For one, app-store companies do not share key data points that can prevent some cyberthreats. For instance, most dating apps have a sophisticated vetting process both to determine that their users are at least 18 years old and to verify a particular user’s identity to ensure predators are not making fake accounts to harm their customers. However, when companies, like Apple, keep this information from those companies, it only increases the probability that fake accounts used by bad actors proliferate.
Child safety
Moreover, the Open App Markets Act would allow for more competition in the online childsafety space. Qustodio and Kidslox — two child-safety apps — are tangible examples of how these app stores’ monopolistic control adversely affects cybersecurity. Qustodio and Kidslox provide parents the ability to supervise and block harmful content for their children. The apps even provide parental tools to create healthy digital habits. Apple allowed both apps to be on its App Store, until these types of apps directly competed with the tech giant’s Screen Time feature. Then, without warning, Apple blocked them and many other child-safety apps off its platforms, which directed consumers to Apple-made products.
As Qustodio’s CEO, Eduardo Cruz, lamented: “In a matter of minutes, the app business that you’ve grown over the years can be shut down with little or no warning, and without alternatives.”
One would think that if Apple or Google kicked a competitor off their stores, they are better stewards of our cybersecurity than any other company. Unfortunately, they are not, as both companies have a less than stellar résumé when it comes to protecting consumers from cybersecurity threats.
In fact, Apple’s and Google’s vetting are often insufficient and have even perpetuated cyberstalking and fraud. In 2019, a group of researchers found that stalkers can easily use Google Maps and Apple’s Find My Friends application to stalk their users without the user knowing. Worse, Apple doesn’t allow “anti-spyware” apps on its App Store, which leaves stalker victims extremely vulnerable to predators.
Additionally, The Washington Post reported that nearly 2% of Apple’s top-grossing apps were “teeming with scams.” That security flaw allowed the scammers to avail themselves to $48 million from Apple users.

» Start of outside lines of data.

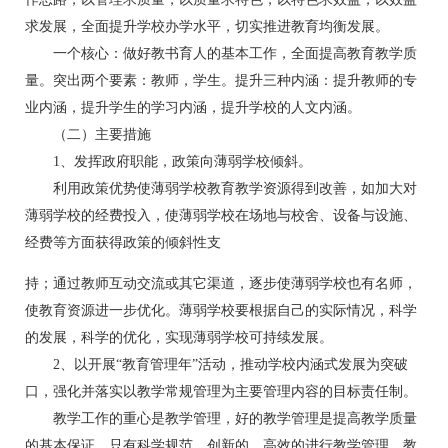
求发展，全面提升学校办学水平，切实推进教育均衡发展。
一个核心：做好教书育人的基本工作，全面提高教育教学质
量。突出两个要素：教师，学生。提升三种内涵：提升教师的专
业内涵，提升学生的学习内涵，提升学校的人文内涵。
（二）主要措施
1、发挥政府职能，政策向薄弱学校倾斜。
利用政策优势使薄弱学校教育教学资源得到改善，如加大对
薄弱学校的经费投入，使薄弱学校在场地与校舍、设备与设施、
经费等方面获得政策的倾斜性支
持；通过教师互动交流或其它渠道，逐步使薄弱学校也有名师，
使教育资源进一步优化。薄弱学校要根据自己的实际情况，科学
的发展，科学的优化，实现薄弱学校可持续发展。
2、以开展“教育管理年”活动，推动学校内涵式发展为突破
口，强化并落实以教学常规管理为主要管理内容的目标责任制。
教学工作的重心是教学管理，好的教学管理是提高教学质量
的基本保证。只有科学规范、创新的、高效的进行教学管理，教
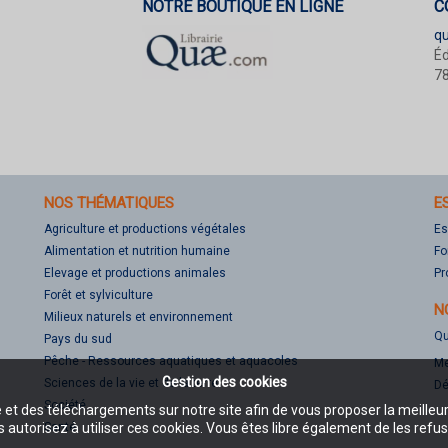
NOTRE BOUTIQUE EN LIGNE
C
q
Éd
78
NOS THÉMATIQUES
E
Agriculture et productions végétales
Es
Alimentation et nutrition humaine
Fo
Elevage et productions animales
Pr
Forêt et sylviculture
N
Milieux naturels et environnement
Qu
Pays du sud
Pêche - Ressources aquatiques et aquacoles
Me
Gestion des cookies
Sciences de la vie et de la terre
Dé
Société
e et des téléchargements sur notre site afin de vous proposer la meilleu
Santé
 autorisez à utiliser ces cookies. Vous êtes libre également de les refus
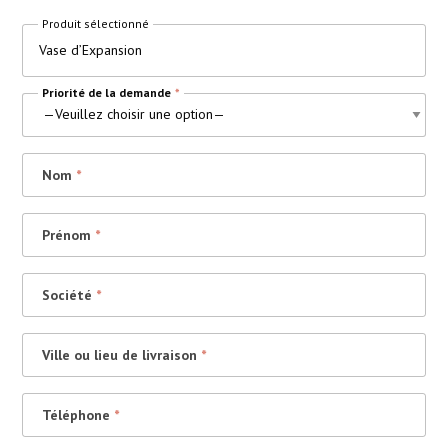
Produit sélectionné
Vase d’Expansion
Priorité de la demande
*
Nom
*
Prénom
*
Société
*
Ville ou lieu de livraison
*
Téléphone
*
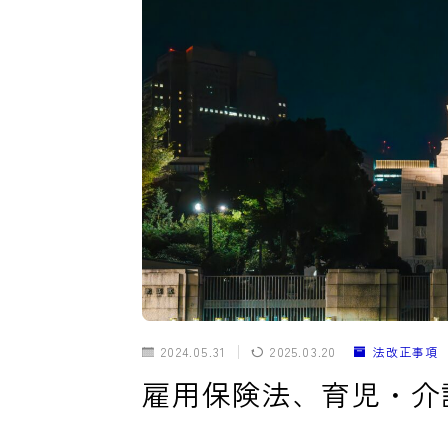
2024.05.31
2025.03.20
法改正事項
雇用保険法、育児・介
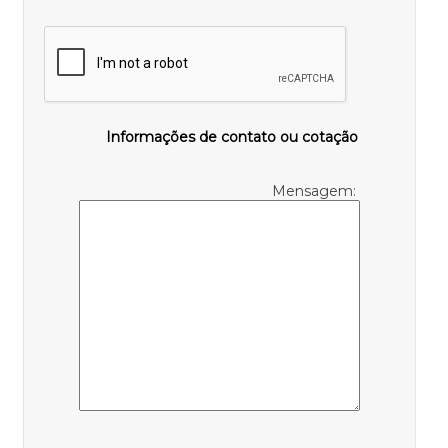
Informações de contato ou cotação
Mensagem:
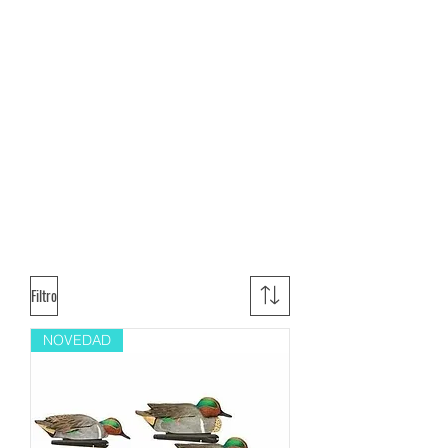
Filtro
NOVEDAD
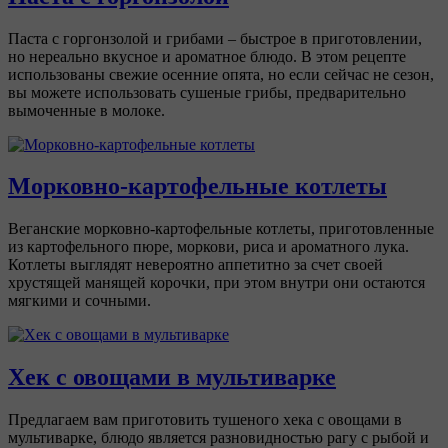
Паста с горгонзолой и грибами – быстрое в приготовлении,
но нереально вкусное и ароматное блюдо. В этом рецепте
использованы свежие осенние опята, но если сейчас не сезон,
вы можете использовать сушеные грибы, предварительно
вымоченные в молоке.
Морковно-картофельные котлеты
Веганские морковно-картофельные котлеты, приготовленные
из картофельного пюре, моркови, риса и ароматного лука.
Котлеты выглядят невероятно аппетитно за счет своей
хрустящей манящей корочки, при этом внутри они остаются
мягкими и сочными.
Хек с овощами в мультиварке
Предлагаем вам приготовить тушеного хека с овощами в
мультиварке, блюдо является разновидностью рагу с рыбой и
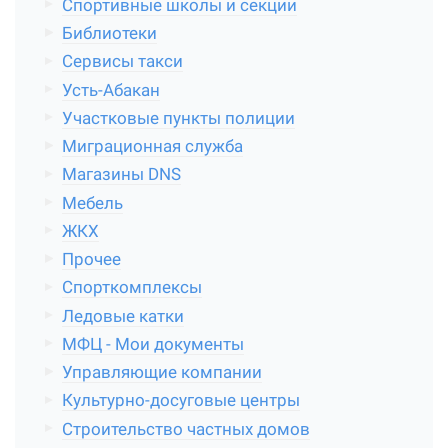
Спортивные школы и секции
Библиотеки
Сервисы такси
Усть-Абакан
Участковые пункты полиции
Миграционная служба
Магазины DNS
Мебель
ЖКХ
Прочее
Спорткомплексы
Ледовые катки
МФЦ - Мои документы
Управляющие компании
Культурно-досуговые центры
Строительство частных домов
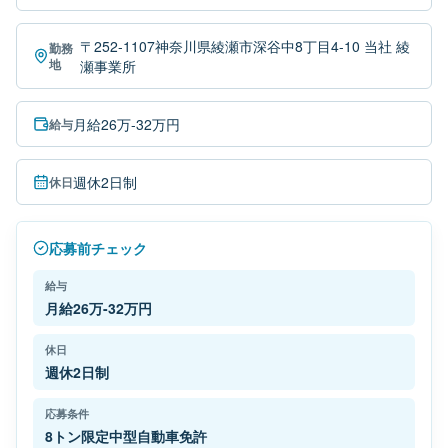
〒252-1107神奈川県綾瀬市深谷中8丁目4-10 当社 綾
勤務
地
瀬事業所
月給26万-32万円
給与
週休2日制
休日
応募前チェック
給与
月給26万-32万円
休日
週休2日制
応募条件
8トン限定中型自動車免許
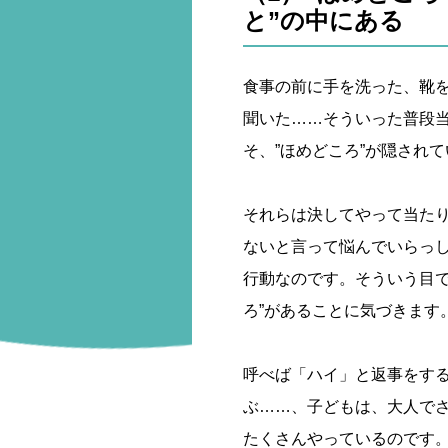
と”の中にある
食事の前に手を洗った、靴
聞いた……そういった普段
そ、”ほめどころ”が隠され
それらは決してやって当た
ないと言って悩んでいらっ
行動なのです。そういう目で
ろ”があることに気づきます
呼べば「ハイ」と返事をす
ぶ……、子どもは、大人で
たくさんやっているのです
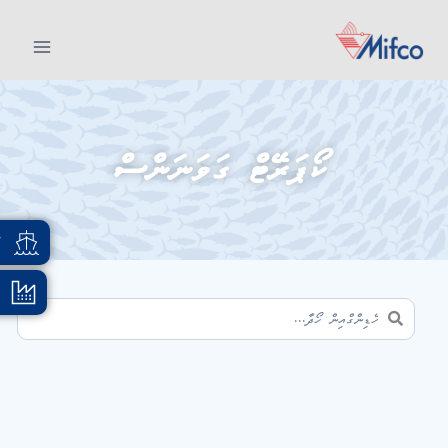
ކޯޕަރޭޓް ގަވަނަންސް
އ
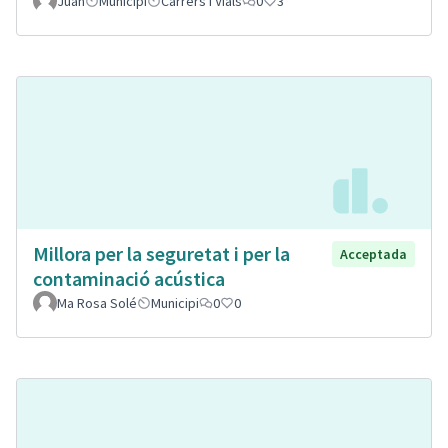
Juan
Municipi
Carrers i Vials
0
3
Millora per la seguretat i per la
Acceptada
contaminació acústica
Ma Rosa Solé
Municipi
0
0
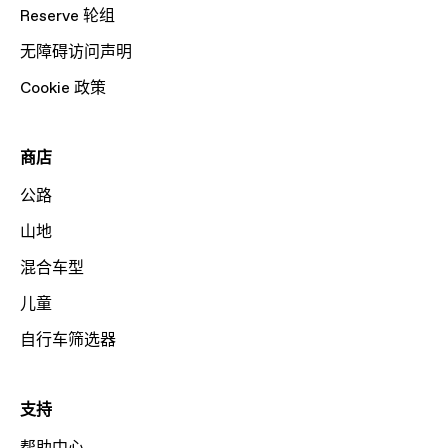
Reserve 轮组
无障碍访问声明
Cookie 政策
商店
公路
山地
混合车型
儿童
自行车筛选器
支持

These facts are even more concerning when one considers that Apple’s $275 billion deal with
China. This once-secret deal has yield a critical blow to Apple’s commitment to consumer privacy, and a few reports have linked Apple’s dealings in China with the facilitation of the Uyghur forced labor camps. Apple has servers on mainland China that Chinese state employees manage, and, as The New York Times reported, “Apple abandoned the encryption technology it” uses in every other nation. This should serve as a serious red flag as to Apple’s commitment to personal privacy and cybersecurity.
Power to consumers
Chinese human-rights activists have supported the Open App Markets Act, suggesting that it will limit China’s influence on app stores. If Big Tech were truly concerned with cybersecurity, then they would stop doing China’s bidding at every turn, as opposed to fighting this bill.
Ultimately, the Open App Markets Act puts the choice back into consumers’ hands and allows us to access cybersecurity tools that compete with Apple and Google. Additionally, the act gives developers the right to engage directly with their customers instead of having Big Tech mediate all their communications. Such communications put more cops on the beat to monitor cyberthreats in real time instead of solely relying on Apple and Google’s shoddy vetting system.
Frankly, Big Tech’s cybersecurity concerns are a desperate and last-ditch effort to kill the Open Apps Market Act.
Joel Thayer is president of the Digital Progress Institute and an attorney based in Washington, DC. The Digital Progress Institute is a DC nonprofit seeking to bridge the policy divide between telecom and tech through bipartisan consensus.